On the other side was the ancient dream of the Mexicans, a long-awaited dream, when from the east, from the other side of the ocean, those bearded men guided by the Feathered Serpent Quetzalcoatl would come to rule over them once again. Thus, when the two dreams and the two peoples met, the one demanded gold and riches, where as the other wanted only a helmet to show the high priests and the king of Mexico, since, as the Indians said, it resembled those once worn by their ancestors, before they disappeared.

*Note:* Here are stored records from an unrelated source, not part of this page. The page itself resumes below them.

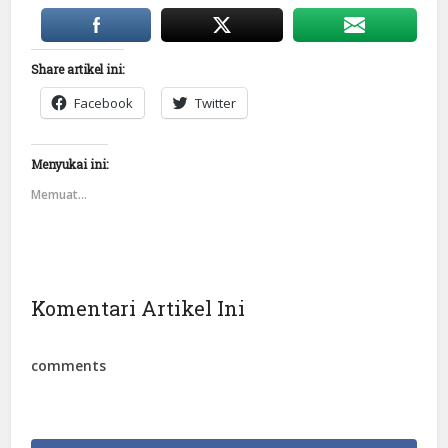
Share artikel ini:
Facebook
Twitter
Menyukai ini:
Memuat...
Komentari Artikel Ini
comments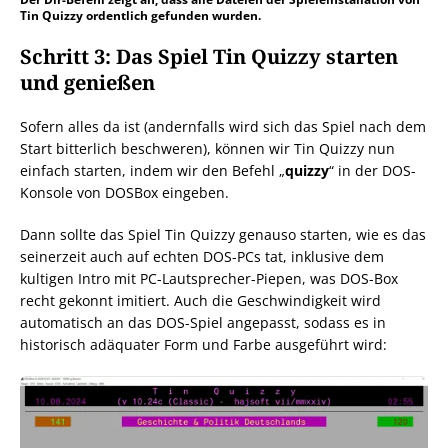
Tin Quizzy ordentlich gefunden wurden.
Schritt 3: Das Spiel Tin Quizzy starten
und genießen
Sofern alles da ist (andernfalls wird sich das Spiel nach dem
Start bitterlich beschweren), können wir Tin Quizzy nun
einfach starten, indem wir den Befehl „
quizzy
“ in der DOS-
Konsole von DOSBox eingeben.
Dann sollte das Spiel Tin Quizzy genauso starten, wie es das
seinerzeit auch auf echten DOS-PCs tat, inklusive dem
kultigen Intro mit PC-Lautsprecher-Piepen, was DOS-Box
recht gekonnt imitiert. Auch die Geschwindigkeit wird
automatisch an das DOS-Spiel angepasst, sodass es in
historisch adäquater Form und Farbe ausgeführt wird: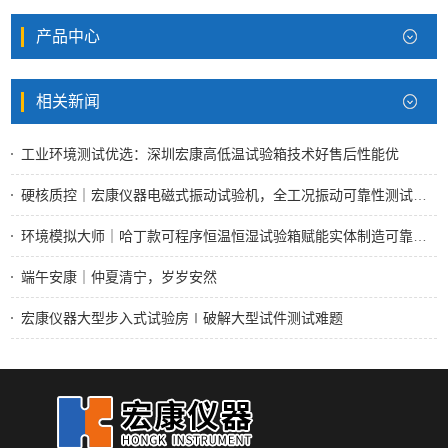
产品中心
相关新闻
工业环境测试优选：深圳宏康高低温试验箱技术好售后性能优
硬核质控｜宏康仪器电磁式振动试验机，全工况振动可靠性测试标杆设备
环境模拟大师｜哈丁款可程序恒温恒湿试验箱赋能实体制造可靠性检测
端午安康｜仲夏清宁，岁岁安然
宏康仪器大型步入式试验房∣破解大型试件测试难题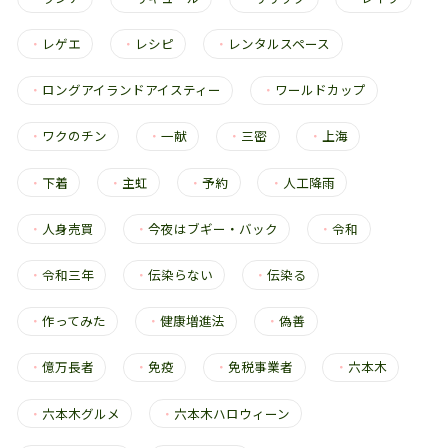
・
レゲエ
・
レシピ
・
レンタルスペース
・
ロングアイランドアイスティー
・
ワールドカップ
・
ワクのチン
・
一献
・
三密
・
上海
・
下着
・
主虹
・
予約
・
人工降雨
・
人身売買
・
今夜はブギー・バック
・
令和
・
令和三年
・
伝染らない
・
伝染る
・
作ってみた
・
健康増進法
・
偽善
・
億万長者
・
免疫
・
免税事業者
・
六本木
・
六本木グルメ
・
六本木ハロウィーン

After reading Towsend's history, it's hard to turn to Nobel winner J. M. G. LeClezio's account of the Spanish Conquest of Mexico and not think bullshit, bullshit, bullshit. All the myths Townsend identifies are here: the single creature made of horse and rider, the reincarnation of Quetzalcoatl in the form of Cortes. The Aztecs' fall to the Spanish can be explained, for LeClezio, by the intensity of their apocalyptic religious beliefs, by the power of prophecy and visions that foretold the coming of the conquerors. It's no surprise that LeClezio, writing in the mid-60s, draws entirely on the True History of Spanish evangelist Bernardino de Sagahun that Townsend identifies as the source of many of these self-serving stories.

To his credit, LeClezio seems to really know a great deal about Indigenous Mexican religion, not just that of the Mexica and other Aztecs, but the Maya and the Purepecha, who were and are centered in the western region of Michoacan. I have no way of knowing how accurate he is--I have a general sense that Indigenous Mexican religion is often misread, that some figures are falsely conflated and figures who really are avatars of one another are often missed--but LeClezio's account of the three main religious systems in rich and detailed. For LeClezio, these are "barbarian" religions, a term used more with admiration than disgust: he believes that the immanence of their religion made them closer to both nature and the divine, which is supposedly in contrast to European Christianity, which is less an animating force for the Spaniards than a quasi-religious "dream" of riches and gold. LeClezio's interlude about Antonin Artaud, who went to Mexico in search of a pre-European way of being only to come back a mental and physical wreck, make the stakes of The Mexican Dream clear: LeClezio is less interested in understanding Aztec religion than he is in using it as a kind of mirror held up to European degradation.

In this one respect, I do agree with LeClezio: the conquest of Indigenous America interrupted a process of historical development that might have served us better than the European colonial project did. LeClezio asks: "How might those civilizations, those religions have evolved? What philosophy might have developed in the New World if the destruction of the Conquest had not taken place?" In one way, this is a silly question; Indigenous civilizations did not disappear; they're still with us, and they have evolved. Mexico is home to two million Nahuatl speakers. But in another way, I think LeClezio is plainly right. He writes about an Indigenous belief in that "equilibrium was the very expression of divine creation," that we have a divine mandate to live in reciprocal relationships with places and resources. I often wonder what our world would be like today if it were this ideology that had taken root around the world, rather than one predicated on resource extraction and economic development at all costs. When LeClezio writes that Western man has "put himself in a position of disequilibrium, because he has let himself be carried away by his own violence," it's hard to disagree.